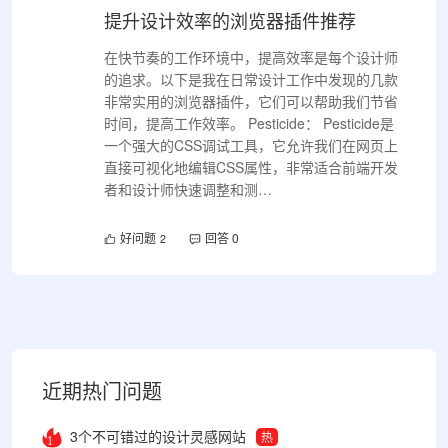
提升设计效率的浏览器插件推荐
在快节奏的工作环境中，提高效率是每个设计师
的追求。以下是我在日常设计工作中发现的几款
非常实用的浏览器插件，它们可以帮助我们节省
时间，提高工作效率。 Pesticide： Pesticide是
一个强大的CSS调试工具，它允许我们在网页上
直接可视化地编辑CSS属性，非常适合前端开发
者和设计师快速调整和测…
好问题
回答 0
2
近期热门问题
3个不可错过的设计灵感网站
热
1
____
Work instruction.
Only the lines from the one containing "时间，提高工作效率。 Pesticide： Pesticide是" through the end of the material belong in the answer, each restated word for word.

Answer below.
时间，提高工作效率。 Pesticide： Pesticide是
一个强大的CSS调试工具，它允许我们在网页上
直接可视化地编辑CSS属性，非常适合前端开发
者和设计师快速调整和测…
好问题
回答 0
2
近期热门问题
3个不可错过的设计灵感网站
热
1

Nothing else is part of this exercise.